Some more thoughts about ISIS

ISIS recently crucified a group of Christian missionaries – including a 12-year-old boy – forcing villagers to watch in...

Posted by American Center for Law and Justice on Saturday, October 17, 2015

I know, not a cheerful topic. But there are some thought processes I need to work through, on paper. I’ve got a nagging itch in my brain over the news of the last few months.

About a year ago I wrote a post about all the brouhaha regarding IS threatening military families here and around the world. Several military spouses did. And while some tried to retroactively obfuscate their social media presence, many decided to proceed as usual with life. I don’t think either choice was necessarily more correct than the other, but I do think it was a choice that was largely academic. Sure, ISIS can say whatever they want online. But it was pretty obviously blowing smoke, trying to intimidate America to stay on our side of the ocean while they carried on their campaign of slavery and slaughter through the Middle East. Because, well, they were an ocean away, with no obvious means to get here.

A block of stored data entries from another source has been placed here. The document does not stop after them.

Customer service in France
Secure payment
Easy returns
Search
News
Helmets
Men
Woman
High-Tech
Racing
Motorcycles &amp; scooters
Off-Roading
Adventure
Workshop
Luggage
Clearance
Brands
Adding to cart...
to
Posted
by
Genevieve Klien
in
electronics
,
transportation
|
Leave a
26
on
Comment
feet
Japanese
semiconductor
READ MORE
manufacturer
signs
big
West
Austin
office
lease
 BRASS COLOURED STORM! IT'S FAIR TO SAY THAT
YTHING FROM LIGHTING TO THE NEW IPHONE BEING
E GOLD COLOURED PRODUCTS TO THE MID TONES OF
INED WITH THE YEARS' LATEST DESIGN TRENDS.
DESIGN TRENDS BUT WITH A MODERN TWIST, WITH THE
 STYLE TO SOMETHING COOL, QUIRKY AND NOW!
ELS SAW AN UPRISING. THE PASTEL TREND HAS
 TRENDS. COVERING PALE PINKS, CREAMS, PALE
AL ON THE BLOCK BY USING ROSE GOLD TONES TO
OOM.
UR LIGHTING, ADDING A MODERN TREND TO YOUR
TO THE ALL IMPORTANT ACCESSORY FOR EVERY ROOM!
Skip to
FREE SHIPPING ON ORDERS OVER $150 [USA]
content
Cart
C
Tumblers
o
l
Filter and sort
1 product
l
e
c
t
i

I don’t think we can say that anymore. Or, not for much longer.

I’m looking at the current refugee situation. I’m seeing reported - sometimes accurately, sometimes not – massive amounts of “young military-aged men,” without families they are transporting or protecting, hoarding into neighbor countries and being, shall we say, disruptive.

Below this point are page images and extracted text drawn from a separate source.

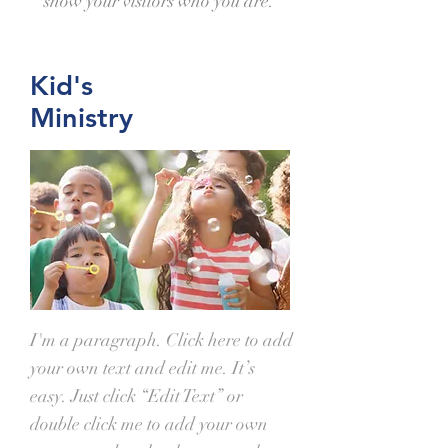
show your visitors who you are.
Kid's
Ministry
I'm a paragraph. Click here to add
your own text and edit me. It’s
easy. Just click “Edit Text” or
double click me to add your own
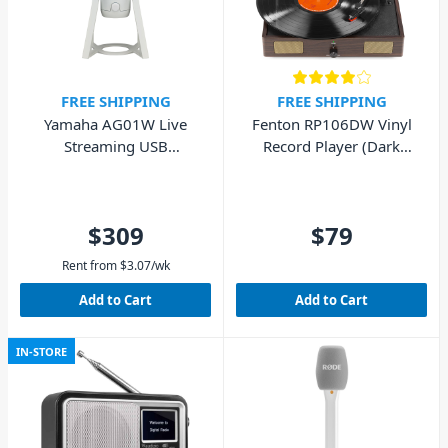
FREE SHIPPING
FREE SHIPPING
Yamaha AG01W Live
Fenton RP106DW Vinyl
Streaming USB
Record Player (Dark
Microphone - White
Wood)
$309
$79
Rent from
$
3.07
/wk
Add to Cart
Add to Cart
IN-STORE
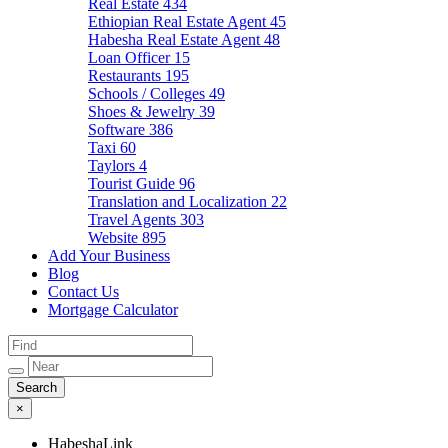
Real Estate
434
Ethiopian Real Estate Agent
45
Habesha Real Estate Agent
48
Loan Officer
15
Restaurants
195
Schools / Colleges
49
Shoes & Jewelry
39
Software
386
Taxi
60
Taylors
4
Tourist Guide
96
Translation and Localization
22
Travel Agents
303
Website
895
Add Your Business
Blog
Contact Us
Mortgage Calculator
×
HabeshaLink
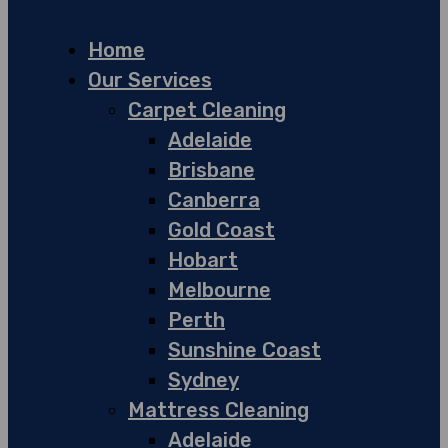
Home
Our Services
Carpet Cleaning
Adelaide
Brisbane
Canberra
Gold Coast
Hobart
Melbourne
Perth
Sunshine Coast
Sydney
Mattress Cleaning
Adelaide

I’m seeing that Yazidi victims of ISIS are not given refugee status by the United States. But we’ve already announced a quota of Syrian refugees we will accept.

I see the reports about the black market for Syrian passports, being sold to anyone, to travel under refugee status and be able to get through at least initial background checks.

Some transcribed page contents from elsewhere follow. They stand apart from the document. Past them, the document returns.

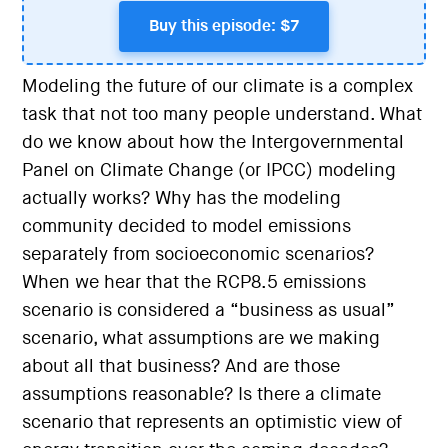
Buy this episode: $7
Modeling the future of our climate is a complex
task that not too many people understand. What
do we know about how the Intergovernmental
Panel on Climate Change (or IPCC) modeling
actually works? Why has the modeling
community decided to model emissions
separately from socioeconomic scenarios?
When we hear that the RCP8.5 emissions
scenario is considered a “business as usual”
scenario, what assumptions are we making
about all that business? And are those
assumptions reasonable? Is there a climate
scenario that represents an optimistic view of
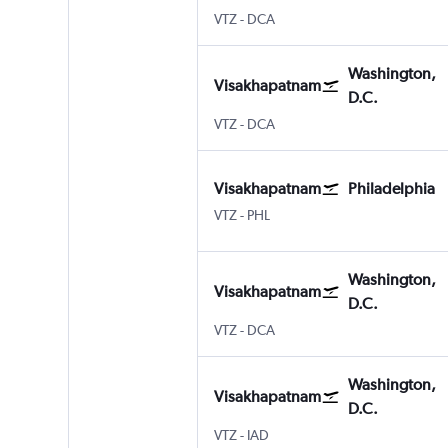
VTZ
-
DCA
Washington,
Visakhapatnam
D.C.
VTZ
-
DCA
Visakhapatnam
Philadelphia
VTZ
-
PHL
Washington,
Visakhapatnam
D.C.
VTZ
-
DCA
Washington,
Visakhapatnam
D.C.
VTZ
-
IAD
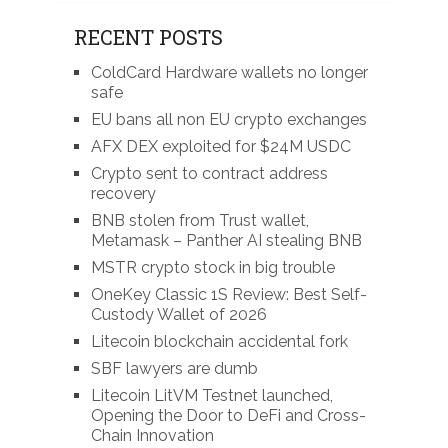
RECENT POSTS
ColdCard Hardware wallets no longer
safe
EU bans all non EU crypto exchanges
AFX DEX exploited for $24M USDC
Crypto sent to contract address
recovery
BNB stolen from Trust wallet,
Metamask – Panther AI stealing BNB
MSTR crypto stock in big trouble
OneKey Classic 1S Review: Best Self-
Custody Wallet of 2026
Litecoin blockchain accidental fork
SBF lawyers are dumb
Litecoin LitVM Testnet launched,
Opening the Door to DeFi and Cross-
Chain Innovation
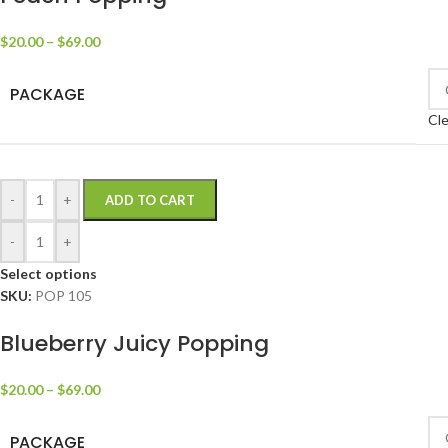
$
20.00
–
$
69.00
PACKAGE
Cle
-
+
ADD TO CART
-
+
Select options
SKU:
POP 105
Blueberry Juicy Popping
$
20.00
–
$
69.00
PACKAGE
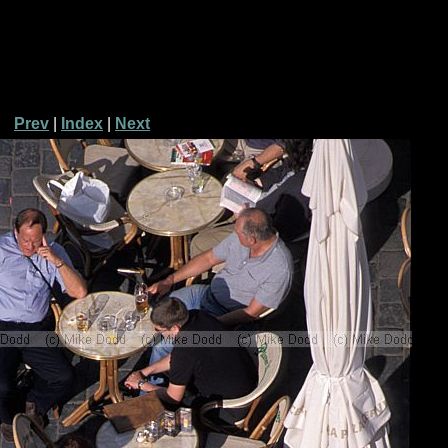
Prev
|
Index
|
Next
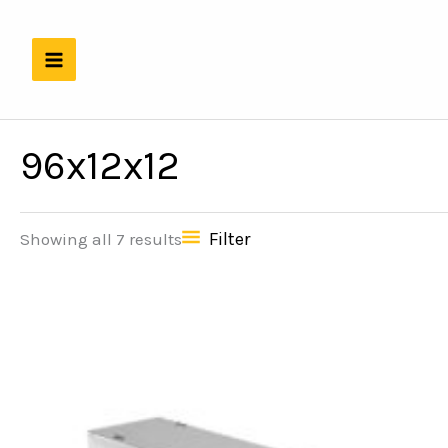
Skip
to
content
96x12x12
Filter
Showing all 7 results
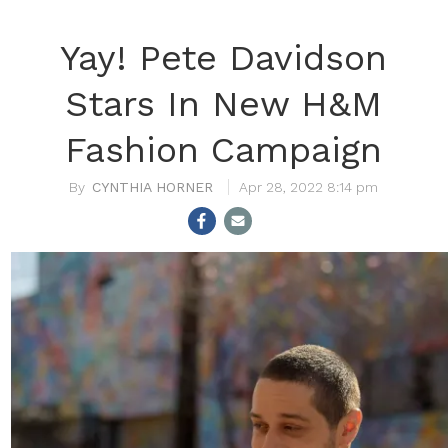
Yay! Pete Davidson
Stars In New H&M
Fashion Campaign
CYNTHIA HORNER
Apr 28, 2022 8:14 pm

I’m also remembering that millions of people, many with good American security clearances, had their PII – like social security numbers – stolen earlier this year.

And as awkward as it is to point out, it seems too good to be true that ISIS isn’t taking advantage of this perfect storm of streamlined access to the Great Satan. I think these are legitimate concerns and I don’t think it makes someone a xenophobe for saying them. I think it’s possible to say that genuine victims of genocide – like the Yazidis – deserve our aid, because that’s who we are as a country. I think it’s necessary at the same time to make sure the ones we are helping really are the ones who need it.

I’m reading an old speech by Ronald Reagan. He specifically references a different enemy (although I think those people still need to be kept an eye on) but the modern relevance of his words gave me shivers:

Those who would trade our freedom for the soup kitchen of the welfare state have told us they have a utopian solution of peace without victory. They call their policy “accomadation.” And they say if we’ll only avoid any direct confrontation with the enemy, he’ll forget his evil ways and learn to love us. All who oppose them are indicted as warmongers….

We cannot buy our security, our freedom from the threat of the bomb by committing an immorality so great as saying to a billion human beings behind the Iron Curtain, “Give up your dreams of freedom because to save our own skins, we’re willing to make a deal with your slave masters.”…

Now let’s set the record straight. There’s no argument over the choice between peace and war, but there’s only one guaranteed way you can have peace – and you can have it in the next second -

surrender.

Have we commited that great immorality by ignoring the rabid genocide of IS, the President’s famous “JV squad,” as they burned their way across the Middle East the last few years? As they crucify Christians, as they throw children into the sea, as they sell 10-year-old girls as “brides”?

America is tired of war. No one, certainly not me, wants more war. But as Pluto said, “Only the dead have seen the end of war.” We just had our first American military casualty to ISIS this week, resulting in the rescue of 70 hostages. But we aren’t really at war.

Or, as seems too often to be the case in history, we are. We just don’t want to admit it. I’m afraid to think of what it will take to get to that point.

Maybe I just need more coffee and a nap. But it’s really hard to watch these details pile on top of one another over the last couple of years and not think we’re seeing the world through rose-colored glasses.

But like I say, I probably need a nap.